On 08/18/2010 07:52 PM, Mukesh Rathor wrote:
>> My view is you should just put any VCPU which has nothing to do to
>> sleep, and let Xen sort out the scheduling of the remainder.
> Agree for the most part. But if we can spare the cost of a vcpu coming
> on a cpu, realizing it has nothing to do and putting itself to sleep, by a
> simple solution, we've just saved cycles. Often we are looking for tiny
> gains in the benchmarks against competition.
Well, how does your proposal compare to mine? Is it more efficient?
> Yes we don't want to micromanage xen's schedular. But if a guest knows
> something that the schedular does not, and has no way of knowing it,
> then it would be nice to be able to exploit that. I didn't think a vcpu
> telling xen that it's not making forward progress was intrusive.
Well, blocking on an event channel is a good hint. And what's more, it
allows the guest even more control because it can choose which vcpu to
wake up when.
> Another approach, perhaps better, is a hypercall that allows to temporarily
> boost a vcpu's priority. What do you guys think about that? This would
> be akin to a system call allowing a process to boost priority. Or
> some kernels, where a thread holding a lock gets a temporary bump in
> the priority because a waitor tells the kernel to.

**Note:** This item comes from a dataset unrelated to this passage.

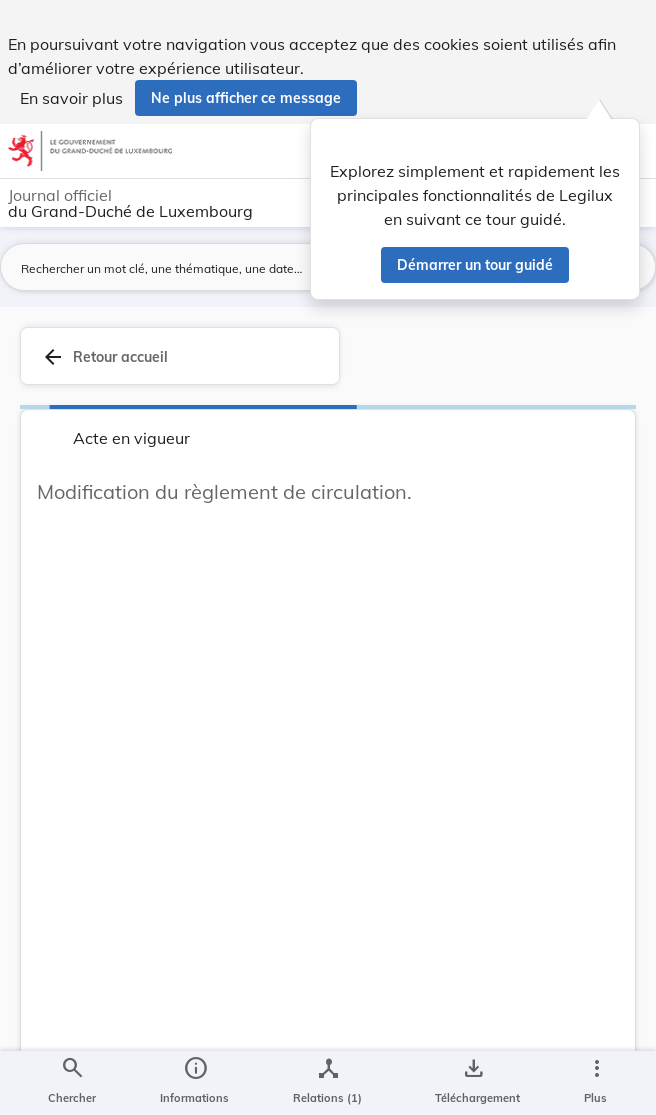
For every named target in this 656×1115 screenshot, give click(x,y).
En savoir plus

That kind of thing has many pitfalls - not least, how do you make sure
it doesn't get abused? A "proper" mechanism to deal with this is expose
some kind of complete vcpu blocking dependency graph to Xen to inform
its scheduling decisions, but that's probably overkill...
>> I'm not sure I understand this point. If you're pinning vcpus to
>> pcpus, then presumably you're not going to share a pcpu among many,
>> or any vcpus, so the lock holder will be able to run any time it
>> wants. And a directed yield will only help if the lock waiter is
>> sharing the same pcpu as the lock holder, so it can hand over its
>> timeslice (since making the directed yield preempt something already
>> running in order to run your target vcpu seems rude and ripe for
>> abuse).
> No, if a customer licences 4 cpus, and runs a guest with 12 vcpus.
> You now have 12 vcpus confined to the 4 physical.
In one domain? Why would they do that?